All 6 of these metrics are supposed to be percentages.  What's up with
1,388?  Bouth cpu_aidle and cpu_wio are linearly decreasing graphs with
the same slope (and same current value).  They look to be the same back
into the shown history, but it's hard to be exact.  This seems to be the
case (with different current values) on a number of hosts.  

Two .pngs of hosts exhibiting this behavior are at
http://cryptio.net/~ben/ganglia/host_report.png and
http://cryptio.net/~ben/ganglia/host_report2.png

Note that these stats are all created since I moved the old files out of
place earlier today, so there is no chance of left over corruption.  

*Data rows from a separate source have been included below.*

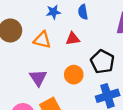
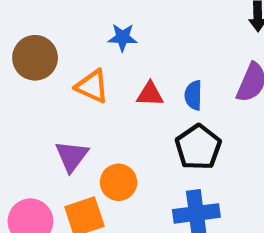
blue semicircle: (83, 12) -> (193, 95), moved
orange circle: (74, 75) -> (119, 182), moved

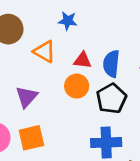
blue semicircle: (193, 95) -> (111, 64), size x1.4
orange circle: (119, 182) -> (77, 86), moved

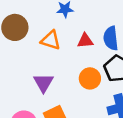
orange circle: (77, 86) -> (90, 78), moved

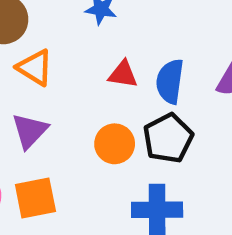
orange triangle: (51, 40) -> (35, 68), moved

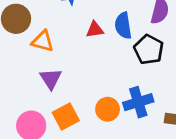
black pentagon: (168, 138) -> (149, 50), moved
orange circle: (115, 144) -> (108, 109), moved

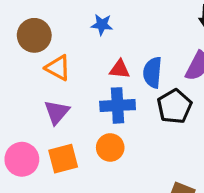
blue cross: (138, 102) -> (118, 105), moved
orange circle: (108, 109) -> (110, 147), moved

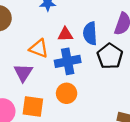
orange triangle: (58, 68) -> (39, 48), moved
orange square: (63, 159) -> (33, 106), turned 30

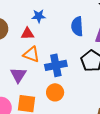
blue semicircle: (90, 33) -> (77, 26), moved
red triangle: (65, 34) -> (27, 34), moved

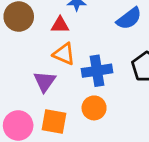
blue semicircle: (77, 26) -> (129, 18), turned -126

Are my hosts dying?  restarting gmond on the host seems to have no
effect.

Would it be possible to create this kind of error by upgrading the
server to gmetad 3.0.2 but leaving the clients running gmond 3.0.1? Yes,
it seems to be the case.  Upgrading the reporting host to 3.0.2 fixes
the strange cpu report symptom.  That's kind of unfortunate, that the
gmond and gmetad are not compatible across a minor version like that.
:(

ok, I think that's enough for this post.

Again, thanks for all your help and insight.

-ben

-- 
Ben Hartshorne
email: [EMAIL PROTECTED]
http://ben.hartshorne.net

------------------------------------------------------------------------
For more information about Barclays Capital, please
visit our web site at http://www.barcap.com.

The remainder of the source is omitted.